# Optimale Größe zum zocken



## C Punkt (2. Januar 2011)

*Optimale Größe zum zocken*

Hi Leute,

ich hatte eigentlich vor mir nen neuen monitor zu meinem neuen System zu  kaufen, jetzt bin ich mir aber nicht mehr sicher ob es überhaupt einen  sinn macht, da ich rausgefunden hab, dass ich auch auf meinem 40 zoll  flatscreen zocken kann. Ich dachte immer das geht nur für fusball und  rennspiele, für shooter sei die reaktionszeit zu langsam, aber vonwegen,  das spielt sich echt genauso gut auf dem riesen display (sogar auf dem  50 zoller zuhause!) Bisher hatte ich ein 19 zoll tft und hatte vor mir  nen 24 zoller zu holen. Aber wenn es heißt je größer desto besser wäre  das ja unnötig oder gibt es da eine mittelding also ein größe die  optimal ist? 
Worin unterscheiden sich tfts denn noch von lcds oder plasmas? Das tfts  einfach kleiner sind? oder haben sie auch sonst iwelche vorteile beim  gaming?

THX


----------



## macskull (2. Januar 2011)

*AW: Optimale Größe zum zocken*

Also ich benutze einen 24" Monitor.
Dein Fernseher hat mit Sicherheit eine deutlich schlechtere Reaktionszeit, bzw. Inputlag, die Frage ist halt nur, ob du es merkst. Wie nah sitzt du vor deinem Monitor, denn wenn du zu nahe sitzt geht dir mit Sicherheit Bildschärfe verloren, denke ich zumindest mal.
Ich persönlich bin mit meinem 24"er sehr zufrieden. 
Aktuell wäre wohl das beste ein 23" mit Full HD und 120Hz, sicher bin ich mir aber nicht.
Den Unterschied der Monitore sollte dir am besten jemand erklären, der wirklich Ahnung hat...also nicht ich. Es sind halt unterschiedliche Arten das Bild herzustellen.
Mfg


----------



## Dr Bakterius (2. Januar 2011)

*AW: Optimale Größe zum zocken*

Jepp der Bereich 23" - 24" ist völlig ausreichend. Da drüber würde sich zb der Pixelabstand vielleicht negativ bemerkbar machen je nach Sitzabstand


----------



## rabe08 (2. Januar 2011)

*AW: Optimale Größe zum zocken*

LCD ./. Plasma: unterschiedliche Funktionsweisen, frag z.B. Wikipedia. Im Moment sieht es so aus, das Plasma akut vom aussterben bedroht ist. Das hat nichts mit der Bildqualität zu tun, die Produzenten setzen alle auf LCD.

LCD vs. Plasma:

- Plasma braucht bei gleicher Diagonale mehr Strom
- Plasma neigt eher zum Einbrennen
- Plasma hat bessere Farben und besseres schwarz (imho auch gegenüber LED-LCD)
- Plasma ist wesentlich weniger blickwinkelabhängig

Welche Größe "das Beste" ist - keine Ahnung. Das hängt stark von Deiner räumlichen Situation ab. Ich habe z.B. auf meinem Schreibtisch einen 24er. Größer kriege ich nicht unter. Und sitze für größer auch zu dicht dran. 

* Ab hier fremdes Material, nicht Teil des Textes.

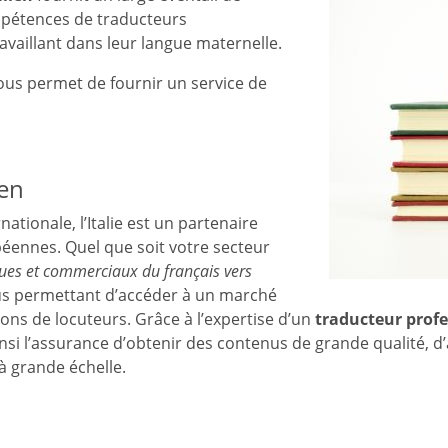
ompétences de traducteurs
availlant dans leur langue maternelle.
us permet de fournir un service de
ien
ationale, l’Italie est un partenaire
éennes. Quel que soit votre secteur
ques et commerciaux du français vers
s permettant d’accéder à un marché
ons de locuteurs. Grâce à l’expertise d’un
traducteur profe
 ainsi l’assurance d’obtenir des contenus de grande qualité, 
à grande échelle.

kleiner Tipp: Gelobt sei das Fernabsatzgesetzt. Bestelle Dir einen der Dir zusagt und probier es 1 bis 2 Wochen aus. Wenn es nicht passt, zurückschicken.


----------



## AntiFanboy (2. Januar 2011)

*AW: Optimale Größe zum zocken*

ich bin von einem 19zoll auf einen 24er umegsteigen (der 19zoll hatte ien 5:4 format)

24zoll im format 16:9, finde ich, ist ehr groß (61cm diagonale)

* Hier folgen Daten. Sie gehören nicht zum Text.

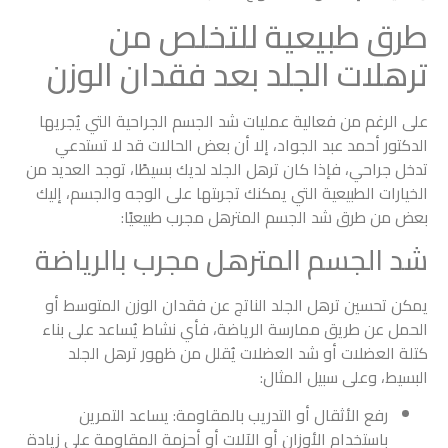
طرق طبيعية للتخلص من
ترهلات الجلد بعد فقدان الوزن
على الرغم من فعالية عمليات شد الجسم الجراحية التي يُجريها
الدكتور أحمد عبد الجواد، إلا أن بعض الحالات قد لا تستدعي
تدخل جراحي، فإذا كان ترهل الجلد لديك بسيطًا، توجد العديد من
الخيارات الطبيعية التي يمكنك تجربتها على الوجه والجسم، إليك
بعض من طرق شد الجسم المترهل مجرب طبيعيًا:
شد الجسم المترهل مجرب بالرياضة
يمكن تحسين ترهل الجلد الناتج عن فقدان الوزن المتوسط أو
الحمل عن طريق ممارسة الرياضة، فأي نشاط يُساعد على بناء
كتلة العضلات أو شد العضلات يُقلل من ظهور ترهل الجلد
البسيط، وعلى سبيل المثال:
رفع الأثقال أو التدريب بالمقاومة: يساعد التمرين
باستخدام الأوزان أو الآلات أو أحزمة المقاومة على زيادة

ich würde nicht emhr als 24zoll nehemn, natürlich kommt es auch drauf an wie weit weg man vond er glotze sitzt!


----------



## NeerG (2. Januar 2011)

*AW: Optimale Größe zum zocken*

Da hätt ich auch gleich mal ne Frage.
wenn mein schreibtisch ca 75cm tief ist zahlt es sich dan aus einen 27" Moniotor zu kaufen?^^


----------



## rabe08 (2. Januar 2011)

*AW: Optimale Größe zum zocken*



NeerG schrieb:


> Da hätt ich auch gleich mal ne Frage.
> wenn mein schreibtisch ca 75cm tief ist zahlt es sich dan aus einen 27" Moniotor zu kaufen?^^



Hab direkt mal bei mir nachgemessen. Meiner ist Genau 76,5 cm tief. Der 24er steht soweit wie möglich hinten. Ich möchte es nicht größer haben... Das ist aber individuell. Ein Kumpel von mir hat sich einen 30er geholt und schaut jetzt einmal quer über den Schreibtisch. D.h. er sitzt rechts am Schreibtisch und der 30er steht hinten links - und er hat einen GROßEN Schreibtisch. Er findet es klasse, für mich wäre es nichts. 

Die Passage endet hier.